This is an analysis of the R5RS provision that the full numeric tower may be subsetted. In this analysis, four boolean feature settings characterize different kinds of numeric towers: exactness-preserving
, ratios
, inexact
, and complex
. These refer respectively to the closure of exact numbers under rational operations (except /
), exact non-integer values, inexact rationals, and non-real numbers.
There are therefore 16 possible numeric towers. 9 of them are known to have implementations, as shown below. I write +
if a feature is present and -
if it is absent, and give a general description of the resulting tower and some Scheme implementations that provide it.
exactness-preserving |
ratios |
inexact |
complex |
Description | Implementations |
---|---|---|---|---|---|
- | - | - | - | Bounded exact integers only | !SigScheme†, MiniScheme† |
- | - | + | - | Fixnums and flonums | Plain Chicken 4, Shoe†, TinyScheme†, RScheme, JScheme†, SIOD, BDC†, XLisp†, Schemik†, VX, SXM†, Inlab, Llava, Sixx, Picrin†, Sizzle, Dfsch†, Stalin (also Elisp†, C†) |
- | + | + | + | Limited-range exact and inexact numbers | S7, Wraith |
+ | - | + | - | Exact integers and inexact real numbers | Bigloo, Scheme 9, Unlikely Scheme††, Elk (also ISLisp) |
+ | - | + | + | Exact integers, inexact real numbers, and complex numbers | SCM, Cyclone |
+ | + | - | - | Exact rational numbers only | Dream, Oaklisp |
+ | + | - | + | Exact numbers only | Owl Lisp |
+ | + | + | - | Real numbers only | Psyche, Ikarus, Rep, Dfsch (also Clojure) |
+ | + | + | + | Full numeric tower | Racket, Gauche, MIT, Gambit, Chicken 4 with the numbers egg, Chicken 5, Scheme48/scsh, Kawa, SISC, Chibi, Guile, Chez, Vicare, Larceny, Ypsilon, Mosh, IronScheme, STklos, KSi, UMB, Spark, Sagittarius (also R6RS, Common Lisp, Pure) |
†These systems are technically exactness-preserving, but silently return the wrong answers when their arithmetic operations overflow. This makes them non-conformant.

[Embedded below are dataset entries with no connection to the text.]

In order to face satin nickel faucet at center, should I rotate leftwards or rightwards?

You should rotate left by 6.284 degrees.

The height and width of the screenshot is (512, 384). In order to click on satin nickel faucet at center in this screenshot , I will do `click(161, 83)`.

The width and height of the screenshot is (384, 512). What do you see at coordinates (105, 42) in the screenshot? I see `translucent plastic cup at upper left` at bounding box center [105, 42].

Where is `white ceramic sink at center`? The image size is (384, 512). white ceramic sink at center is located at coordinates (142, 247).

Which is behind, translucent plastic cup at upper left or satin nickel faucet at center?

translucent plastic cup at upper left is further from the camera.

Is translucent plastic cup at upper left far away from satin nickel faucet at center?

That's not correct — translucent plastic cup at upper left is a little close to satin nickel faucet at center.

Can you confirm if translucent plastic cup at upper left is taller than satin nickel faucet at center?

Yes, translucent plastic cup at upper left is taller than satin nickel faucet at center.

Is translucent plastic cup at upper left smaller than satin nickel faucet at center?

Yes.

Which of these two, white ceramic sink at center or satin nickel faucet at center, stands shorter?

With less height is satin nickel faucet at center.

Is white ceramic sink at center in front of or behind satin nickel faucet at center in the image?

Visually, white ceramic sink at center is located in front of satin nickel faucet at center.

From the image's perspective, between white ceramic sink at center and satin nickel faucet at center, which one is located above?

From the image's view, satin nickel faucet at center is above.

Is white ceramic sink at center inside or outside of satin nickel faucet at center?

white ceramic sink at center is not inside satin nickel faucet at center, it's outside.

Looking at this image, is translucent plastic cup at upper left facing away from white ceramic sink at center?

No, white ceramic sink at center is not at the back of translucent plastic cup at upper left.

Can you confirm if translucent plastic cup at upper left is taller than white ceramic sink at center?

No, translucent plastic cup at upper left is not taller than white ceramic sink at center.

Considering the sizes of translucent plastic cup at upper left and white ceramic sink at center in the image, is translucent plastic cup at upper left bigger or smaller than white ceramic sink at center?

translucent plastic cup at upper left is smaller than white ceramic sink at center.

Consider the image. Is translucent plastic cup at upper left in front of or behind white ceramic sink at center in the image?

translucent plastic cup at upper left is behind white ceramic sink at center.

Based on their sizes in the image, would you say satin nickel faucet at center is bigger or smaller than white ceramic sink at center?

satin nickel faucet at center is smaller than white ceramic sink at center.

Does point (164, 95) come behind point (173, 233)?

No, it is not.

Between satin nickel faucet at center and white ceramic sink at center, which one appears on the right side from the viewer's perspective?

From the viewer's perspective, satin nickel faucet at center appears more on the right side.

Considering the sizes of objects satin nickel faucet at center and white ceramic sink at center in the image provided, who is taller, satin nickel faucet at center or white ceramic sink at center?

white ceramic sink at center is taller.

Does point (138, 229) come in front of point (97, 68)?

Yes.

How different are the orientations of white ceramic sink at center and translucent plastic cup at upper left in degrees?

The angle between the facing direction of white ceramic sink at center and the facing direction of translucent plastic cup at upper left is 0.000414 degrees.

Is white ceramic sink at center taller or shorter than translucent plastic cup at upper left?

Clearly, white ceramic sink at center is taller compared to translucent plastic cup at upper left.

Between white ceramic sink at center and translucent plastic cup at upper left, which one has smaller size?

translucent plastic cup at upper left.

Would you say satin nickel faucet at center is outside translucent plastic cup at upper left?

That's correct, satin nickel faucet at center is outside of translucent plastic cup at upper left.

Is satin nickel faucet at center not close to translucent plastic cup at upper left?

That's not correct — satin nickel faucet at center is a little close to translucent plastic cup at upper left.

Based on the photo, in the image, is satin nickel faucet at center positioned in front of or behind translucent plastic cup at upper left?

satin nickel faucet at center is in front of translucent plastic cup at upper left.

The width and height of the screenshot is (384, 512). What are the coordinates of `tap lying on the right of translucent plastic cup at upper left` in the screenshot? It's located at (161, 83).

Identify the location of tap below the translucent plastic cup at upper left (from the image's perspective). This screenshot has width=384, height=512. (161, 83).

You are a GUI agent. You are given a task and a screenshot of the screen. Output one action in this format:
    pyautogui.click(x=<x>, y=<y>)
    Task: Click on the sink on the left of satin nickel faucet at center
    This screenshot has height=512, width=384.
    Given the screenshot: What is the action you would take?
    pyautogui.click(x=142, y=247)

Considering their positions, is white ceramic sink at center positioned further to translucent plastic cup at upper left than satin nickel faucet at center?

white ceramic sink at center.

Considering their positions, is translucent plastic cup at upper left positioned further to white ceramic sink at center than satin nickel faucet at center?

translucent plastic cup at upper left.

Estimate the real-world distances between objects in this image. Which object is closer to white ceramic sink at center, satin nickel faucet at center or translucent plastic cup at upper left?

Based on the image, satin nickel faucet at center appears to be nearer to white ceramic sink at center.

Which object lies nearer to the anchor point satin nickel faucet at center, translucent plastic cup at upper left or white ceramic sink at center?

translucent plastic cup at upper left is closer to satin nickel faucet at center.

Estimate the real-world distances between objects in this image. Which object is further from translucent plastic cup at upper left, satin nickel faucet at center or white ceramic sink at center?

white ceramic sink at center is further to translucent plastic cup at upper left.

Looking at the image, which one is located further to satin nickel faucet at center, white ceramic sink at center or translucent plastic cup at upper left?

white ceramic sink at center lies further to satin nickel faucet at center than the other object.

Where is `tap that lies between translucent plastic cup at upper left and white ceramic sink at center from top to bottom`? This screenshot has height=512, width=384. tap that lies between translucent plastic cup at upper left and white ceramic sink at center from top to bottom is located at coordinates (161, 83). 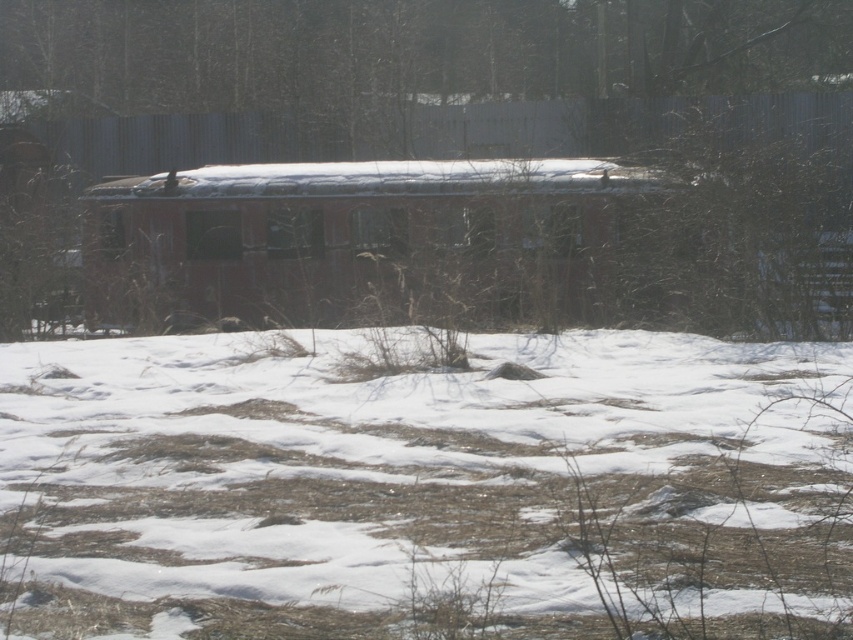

††This system provides ratios, but they are so buggy as to be useless: (/ 1 3)
=> 3/7.
NexJ's numeric tower is undocumented and behaves inconsistently in any case: applying expt
to two fixnums, for example, returns a bignum, but adding them returns a potentially incorrect fixnum. Basically it does what Java does.